This lightly sweet cornbread is less crumbly than traditional versions, which makes it easier to slice. The jammy tomato sauce as accompaniment is fit for the season. A wonderful side dish to serve alongside grilled meat or summer salad.
Tomatoes are a rich source of lycopene, a carotenoid antioxidant shown to offer some protection against UV-induced skin photodamage and skin photoaging. Lycopene from cooked tomatoes is more easily absorbed than from fresh ones. Corn is a source of additional skin-benefitting carotenoid compounds, and is where its sunny colour comes from.
No buttermilk in the fridge? It’s possible to make a good substitute with regular milk. First, combine milk and lemon juice or white vinegar in a glass measuring cup or bowl. For every cup of milk, use 2 Tbsp (30 mL) of lemon juice or vinegar. After stirring, let sit for 10 minutes to thicken. Then, simply use as you would buttermilk in the recipe.
This recipe was originally published in the August 2025 issue of alive magazine.
Preheat oven to 350 F (180 C). Grease a 5 x 9 inch (13 x 23 cm) loaf pan. Line bottom of pan with parchment paper. Place pan on baking sheet.
In large mixing bowl, whisk cornmeal, flour, sugar, baking powder, baking soda, and salt. In another bowl, whisk together eggs, olive oil, and thyme, then slowly whisk in buttermilk until combined. Add wet to dry ingredients and mix until just combined. Gently fold in corn. Transfer batter to prepared pan and level out top with spatula or wooden spoon.
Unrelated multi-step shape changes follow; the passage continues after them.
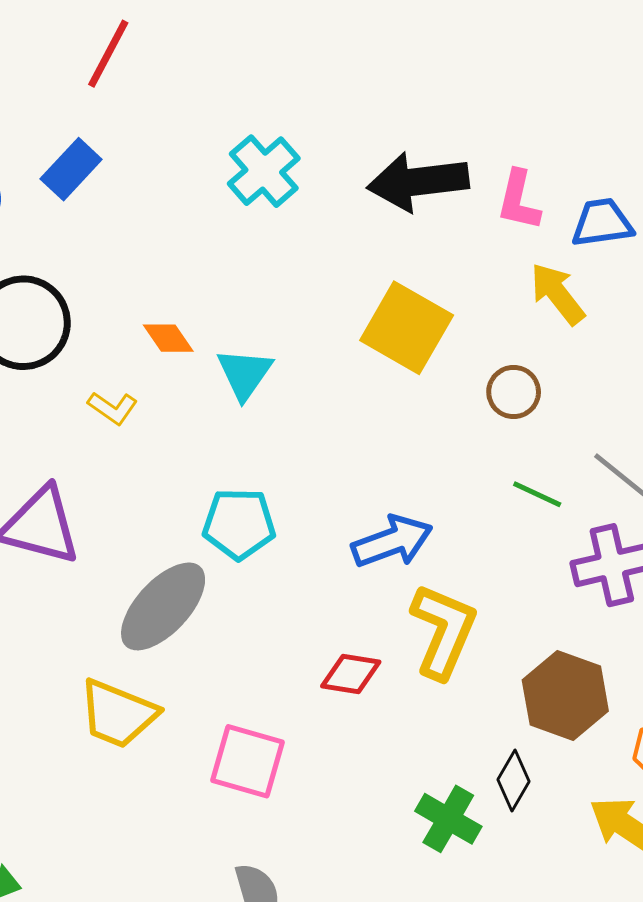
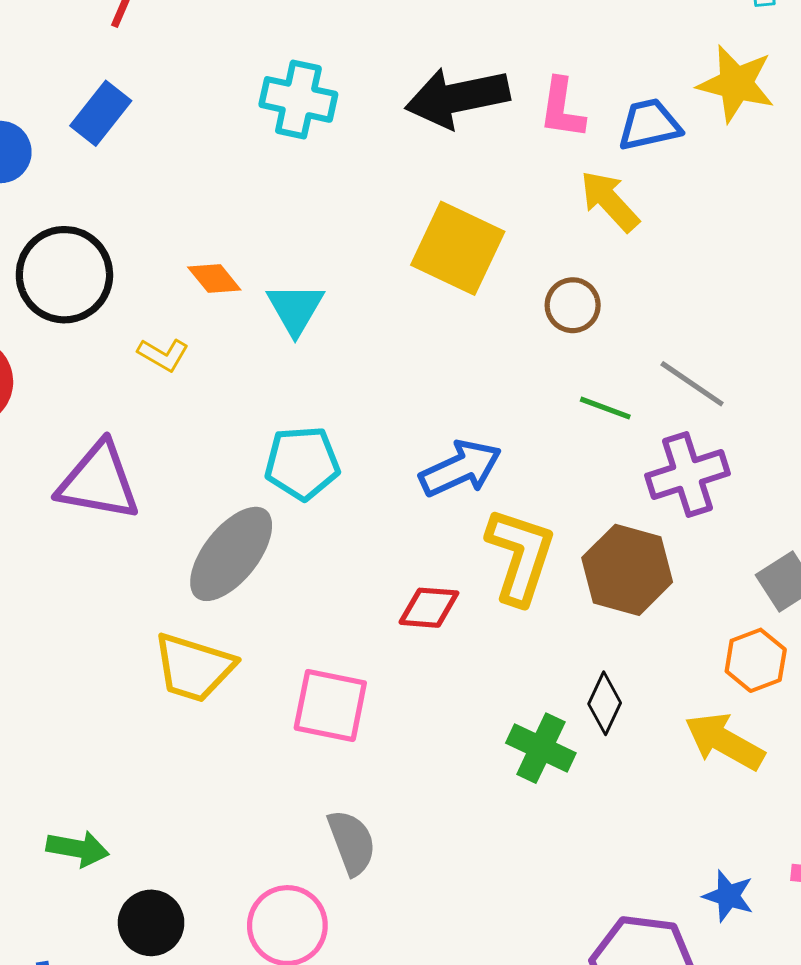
cyan cross: (264, 171) -> (298, 99), turned -32
brown hexagon: (565, 696) -> (627, 570), moved

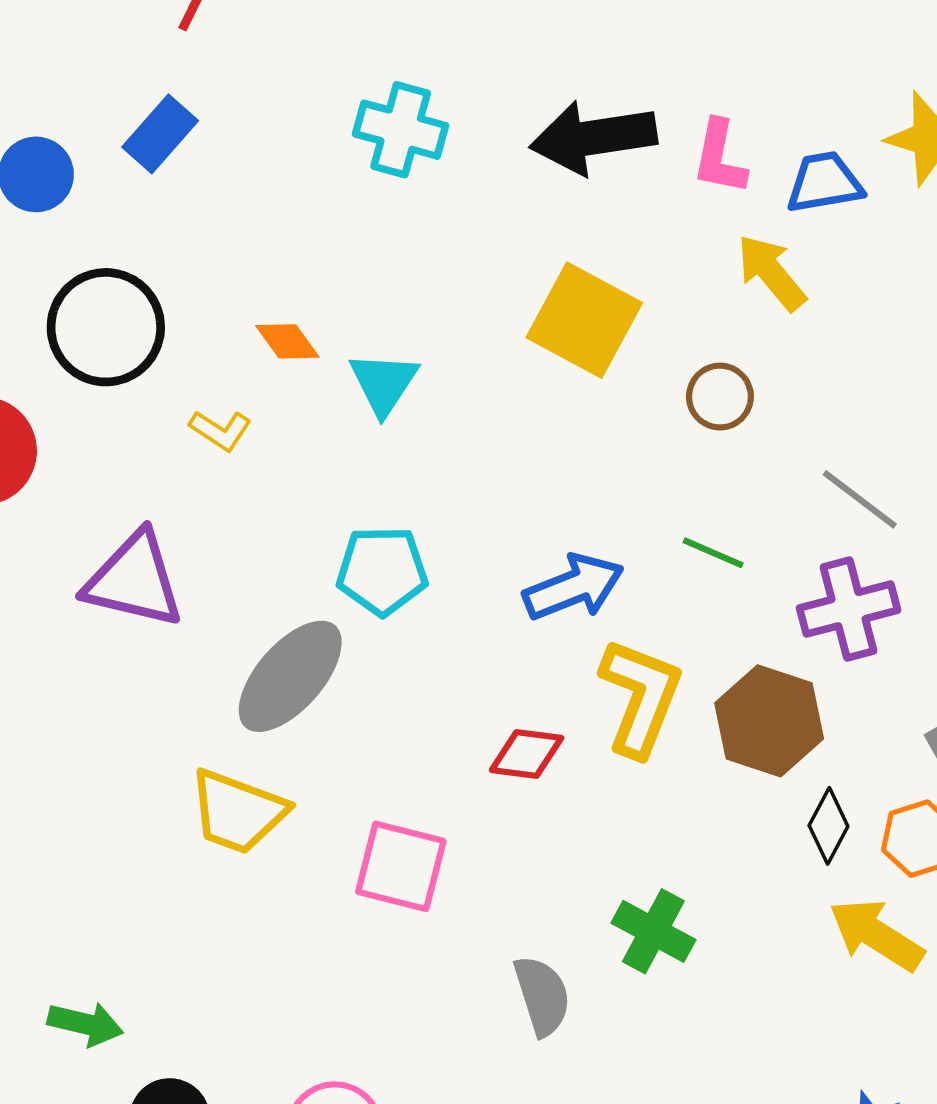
green line: (605, 408) -> (713, 553), moved
black diamond: (605, 703) -> (828, 826), moved
gray semicircle: (352, 842) -> (542, 996), moved

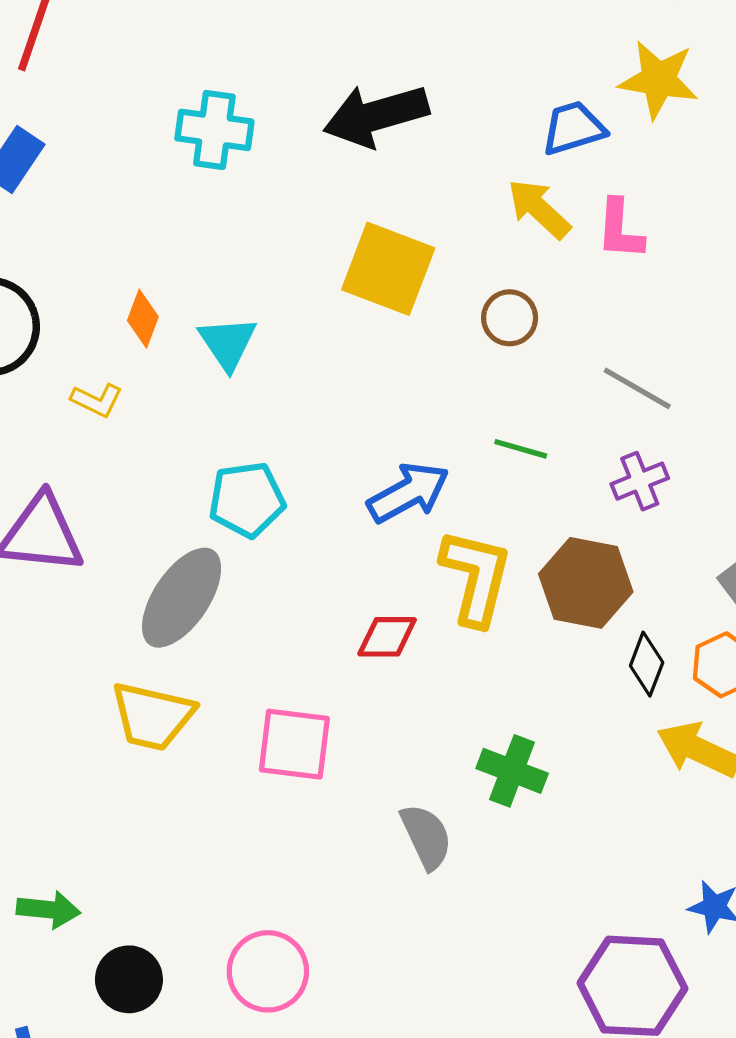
pink L-shape: (720, 157) -> (620, 229), moved
orange diamond: (287, 341) -> (143, 319), turned 64
purple cross: (848, 609) -> (640, 481), size x0.7

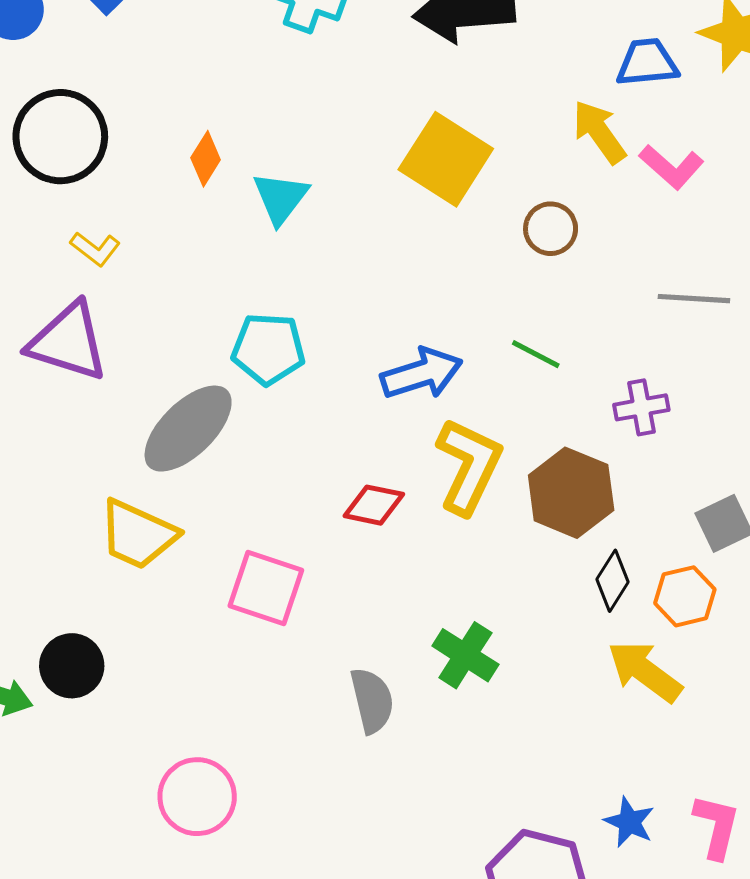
pink L-shape: (620, 229) -> (671, 167), turned -64
gray line: (637, 388) -> (694, 299), moved, turned -38
yellow L-shape: (97, 400) -> (95, 249), moved
black circle: (129, 979) -> (72, 666), moved

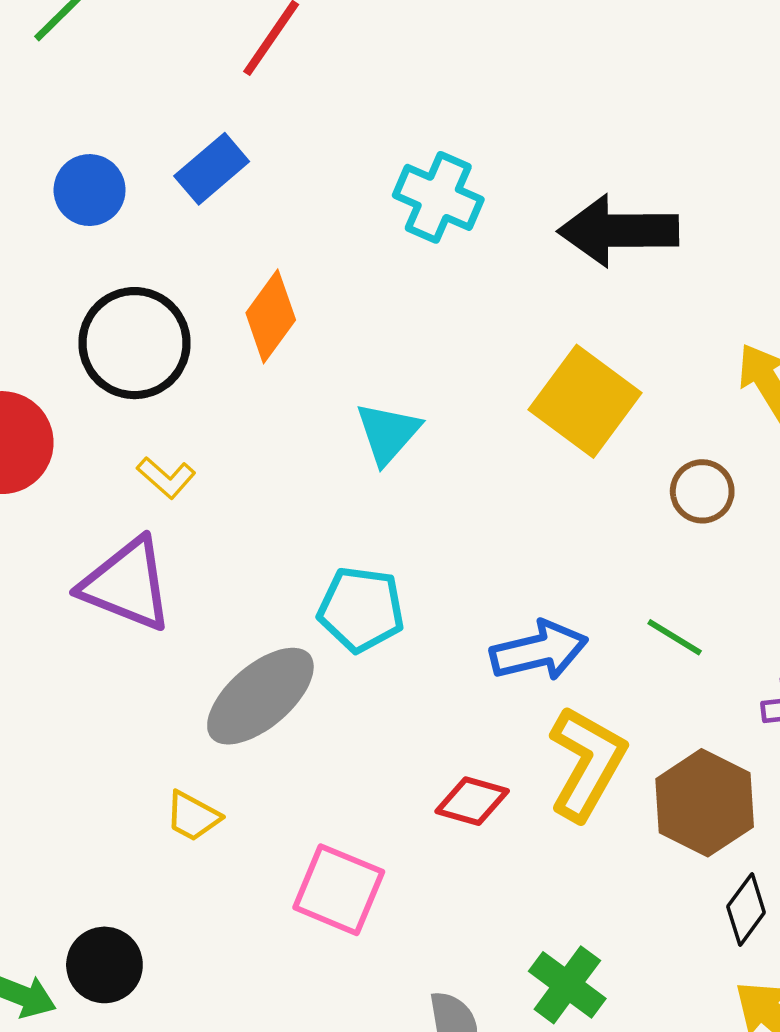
orange diamond: (206, 159) -> (271, 316), moved, size x1.4
yellow trapezoid: (138, 534) -> (193, 816), size x0.6

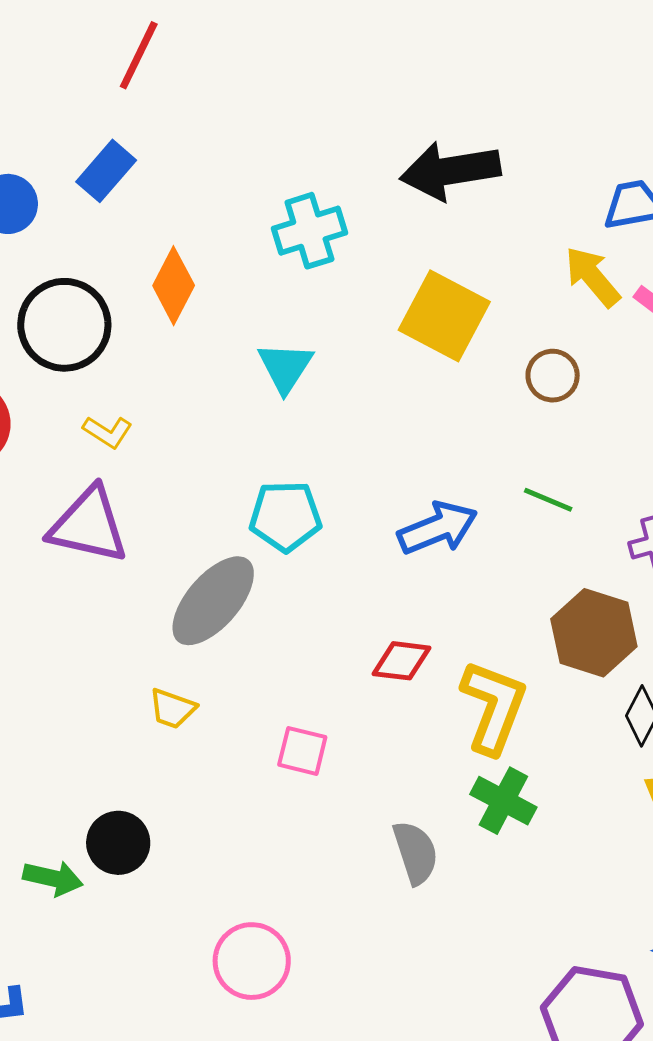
cyan cross: (438, 197) -> (309, 231), moved, turned -32
yellow L-shape: (587, 763) -> (493, 707), moved
pink square: (339, 890) -> (302, 751), size x0.7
Bake in preheated oven until wooden skewer or toothpick inserted in centre comes out nearly clean, about 45 to 50 minutes. Transfer to wire cooling rack. Cool 15 minutes. If necessary, loosen sides with butter knife, then carefully turn out loaf.
To prepare tomatoes, in large skillet, heat oil over medium. Add onion and heat until softened, about 5 minutes. Stir in garlic and heat 1 minute. Add tomatoes, salt, and red pepper flakes to skillet; heat until tomatoes are very soft and starting to break down. Stir in basil and heat 1 minute. Stir in balsamic vinegar.
Serve slices of warm cornbread with tomato sauce.